Na segunda-feira o doutor disse que “o Brasil virou o paraíso dos burocratas”. Àquela altura ele pretendia indicar Marcelo de Siqueira, diretor do BNDES, para o comando da Procuradoria da Fazenda. Funcionários da repartição ameaçaram deixar centenas de cargos em comissão caso não fosse escolhido um servidor da carreira.
Na quarta, Guedes mudou de ideia e indicou um procurador com 18 anos na carreira e currículo robusto na administração federal. Noutro lance, o doutor informou que criará um conselho para discutir o projeto de reforma da Previdência. Entre os futuros conselheiros estariam os economistas Paulo Tafner e Armínio Fraga. Mesmo assim, ganha um fim de semana em Caracas quem souber qualquer coisa que foi resolvida num conselho.
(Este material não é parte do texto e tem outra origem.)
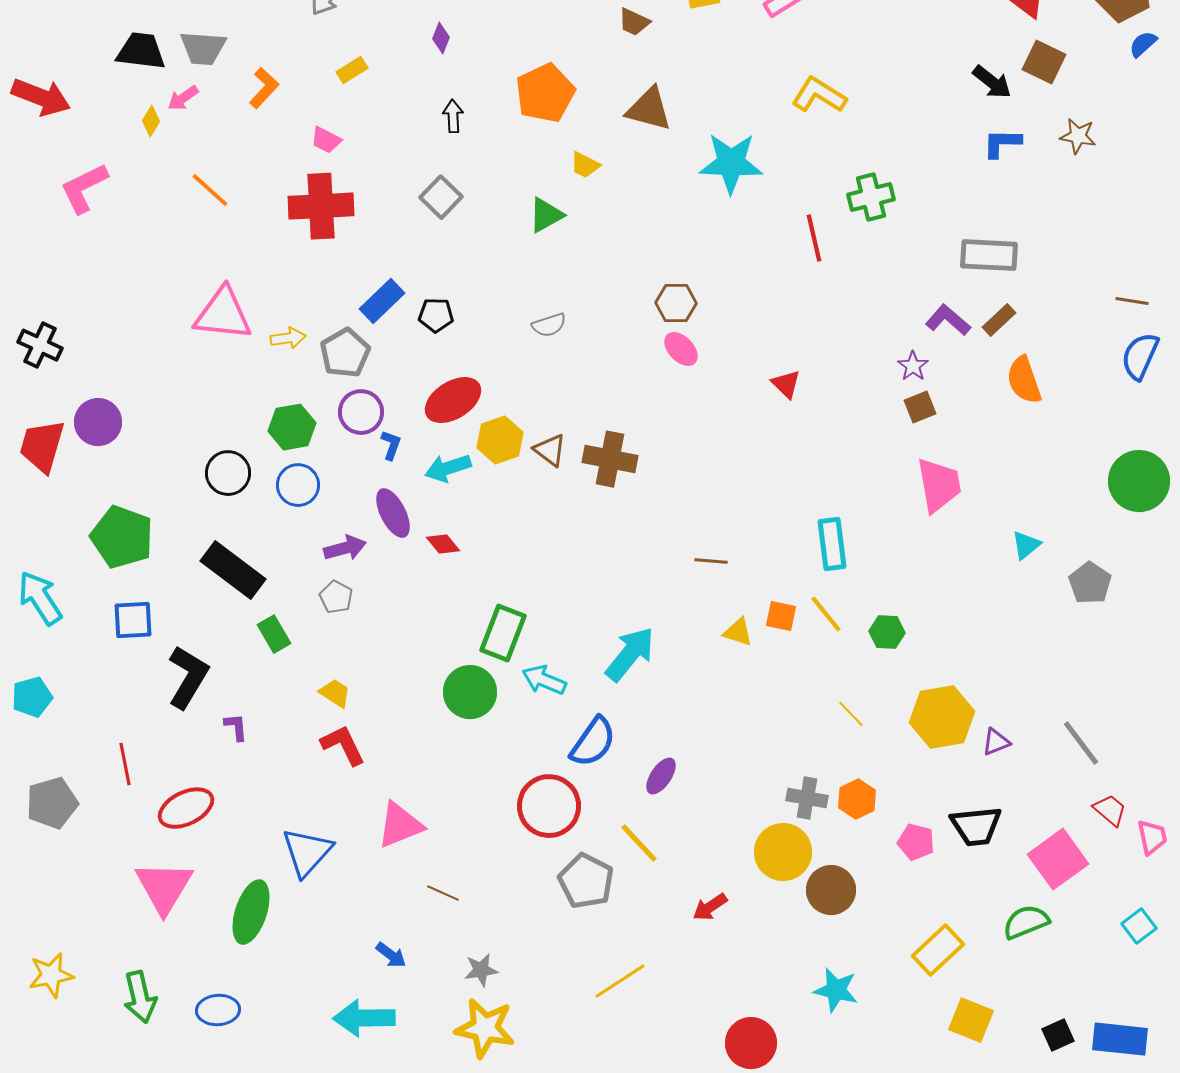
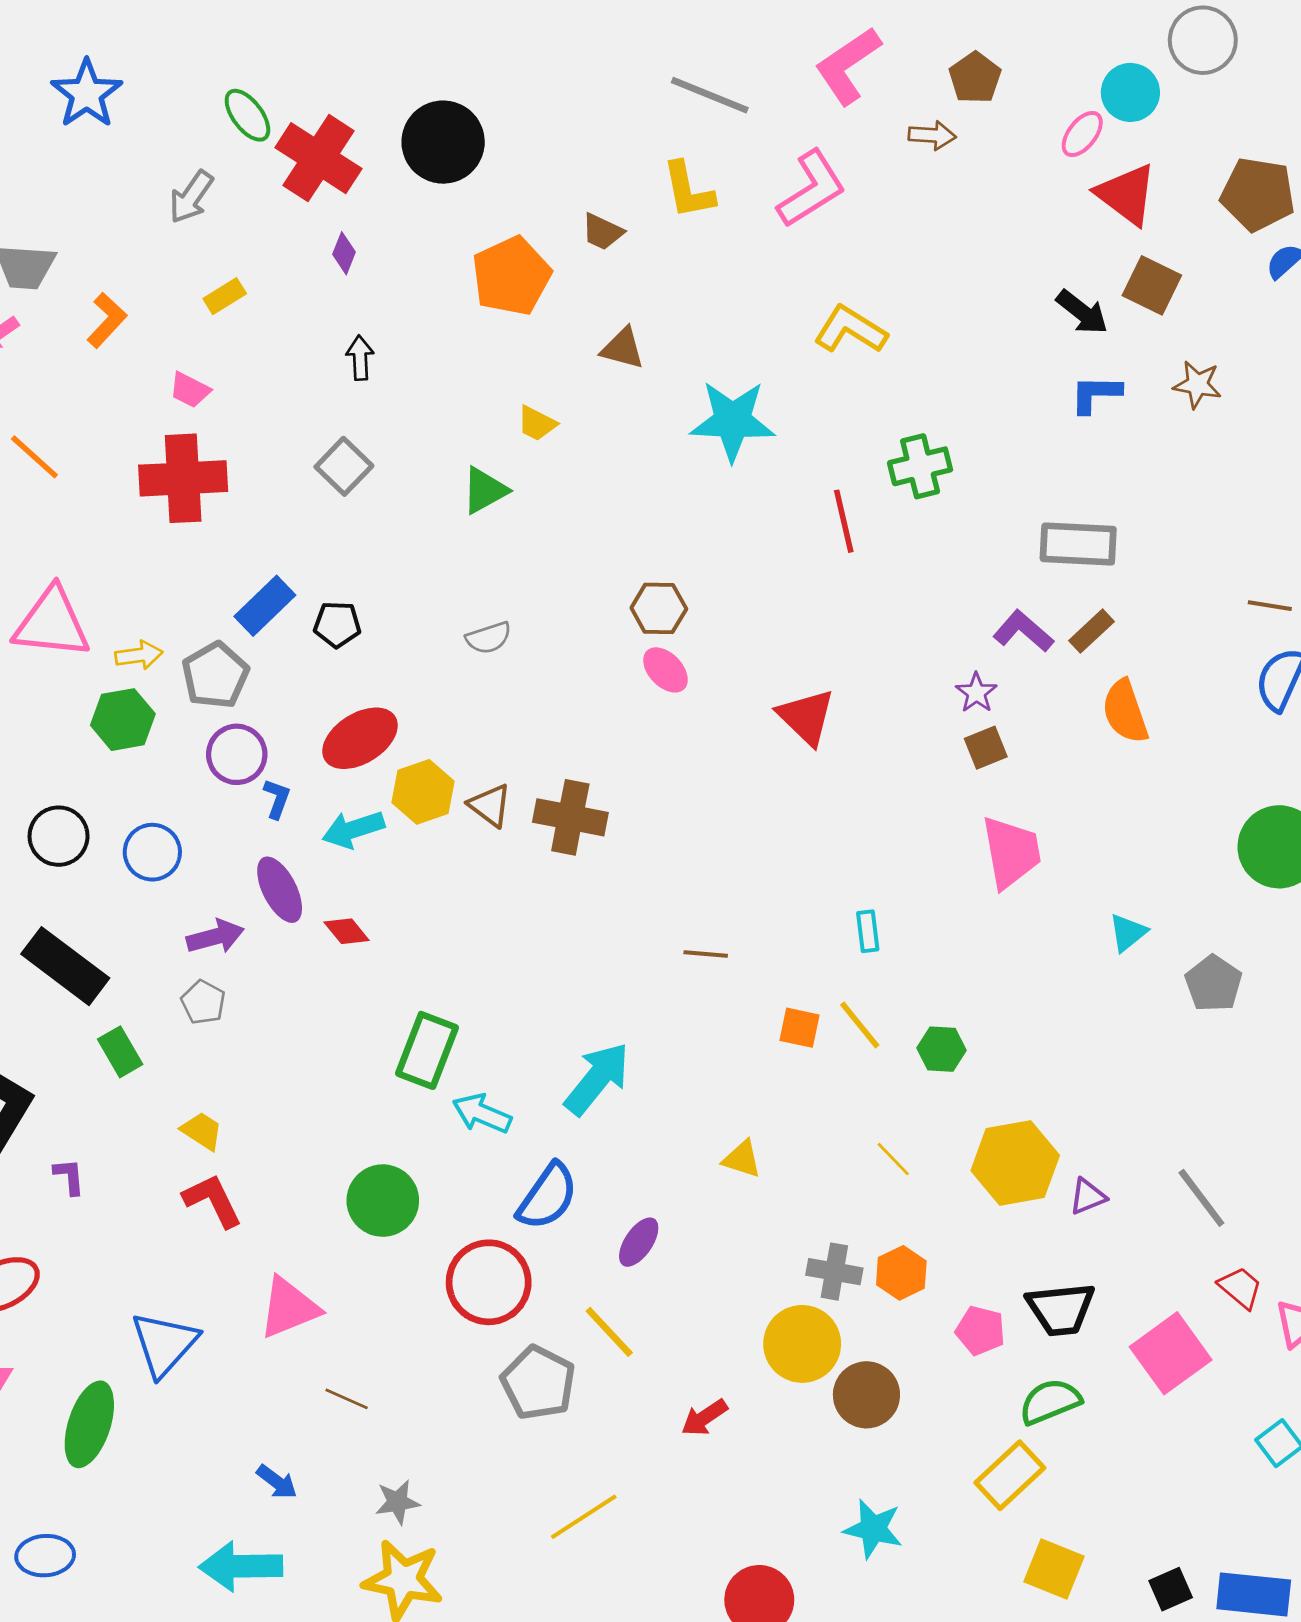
orange pentagon: (545, 93) -> (511, 276), moved
brown triangle: (649, 109) -> (623, 348), size x0.7
red triangle: (786, 384) -> (806, 717), size x1.5
green hexagon: (292, 427) -> (123, 720), moved
cyan rectangle: (832, 544) -> (868, 931), size x0.6
yellow triangle: (738, 632) -> (742, 1159), moved
green circle: (470, 692) -> (383, 1201), moved
green semicircle: (1026, 922) -> (1050, 1402), moved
Quando não tinham o que fazer, Lula, Dilma e Michel Temer reuniam o Conselho de Desenvolvimento, conhecido como “Conselhão” e formado por ministros, empresários e celebridades.
Spektor procura e acha
Um dia depois da divulgação pelo Departamento de Estado do governo americano de 1.085 páginas de documentos diplomáticos, o professor Matias Spektor já estava debruçado sobre o volume. Nele estão centenas de papéis relacionados com a América do Sul entre 1977 e 1980. Mostram as pressões americanas em defesa dos direitos humanos na Argentina, Chile, Uruguai, Brasil e Paraguai. Alguns documentos expõem parte do que os Estados Unidos sabiam sobre a Operação Condor. Os textos relacionados com o Brasil são 28. Entre eles estão as notas das conversas dos Geisel e Jimmy Carter com sua mulher, Rosalynn.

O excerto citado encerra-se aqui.